How long should you wait after applying BLO before applying Renissance wax?What happens if wax is applied too soon?I put projects in front of the hot air discharge of my shop furnace on drying racks.Is this a good/bad idea to speed things up?
gfadvm


----------



## CharlieM1958 (Nov 7, 2006)

If the finish is dry to the touch, I think you can safely wax it.


----------



## FaTToaD (Oct 19, 2009)

I use a lot of BLO followed by wax and I use to wait a day or so, when it was dry touch I'd apply the wax. But after reading more on it, I've started letting the pieces cure for three or more days before putting wax on. I myself have not had any problems, but I've read about people that have. Just a thought. I hate the waiting part, but I feel it's better to be sure it's cured.


----------



## wb8nbs (Jan 11, 2011)

I've used BLO and wax. I always wait two days after final coat, rubbing the piece down several times in that period with an old T shirt. The harder you rub the smoother the final surface. I also use Watco Danish also. It has drying agents added and is stable in a day.

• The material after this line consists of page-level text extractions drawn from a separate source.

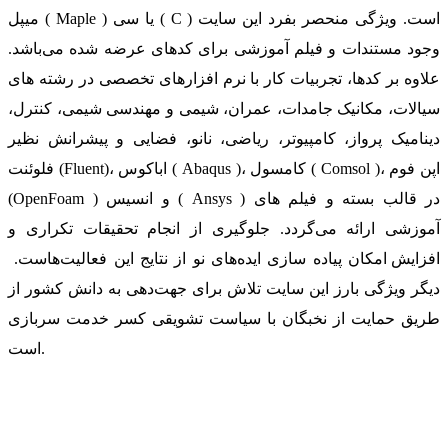
میپل ( Maple ) یا سی ( C ) است. ویژگی منحصر بفرد این سایت
وجود مستندات و فیلم آموزشی برای کدهای عرضه شده می‌باشد.
علاوه بر کدها، تجربیات کار با نرم افزارهای تخصصی در رشته های
سیالات، مکانیک جامدات، عمران، شیمی و مهندسی شیمی، کنترل،
دینامیک پرواز، کامپیوتر، ریاضی، نانو، فضایی و پیشرانش نظیر
فلوئنت (Fluent)، اباکوس ( Abaqus )، کامسول ( Comsol )، اپن فوم
(OpenFoam ) و انسیس ( Ansys ) در قالب بسته‌ و فیلم های
آموزشی ارائه می‌گردد. جلوگیری از انجام تحقیقات تکراری و
افزایش امکان پیاده سازی ایده‌های نو از نتایج این فعالیت‌هاست.
دیگر ویژگی بارز این سایت تلاش برای جهت‌دهی به دانش کشور از
طریق حمایت از نخبگان با سیاست تشویقی کسر خدمت سربازی
است.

These oils don't "dry", they cure in a chemical reaction. I think putting the work by a heat vent will accelerate the reaction a bit, but it will make the oil bleed. My strategy is to apply oil in the warmest part of the day. In the driveway in the sun at 3PM is good. The oil works into the pores of the wood but there is always an air pocket inside the pore. When the work cools, the air pocket contracts pulling the oil further into the pore. If you apply oil then let the piece warm up, the air pocket expands, pushes the oil out, and this is what you see as bleeding.


----------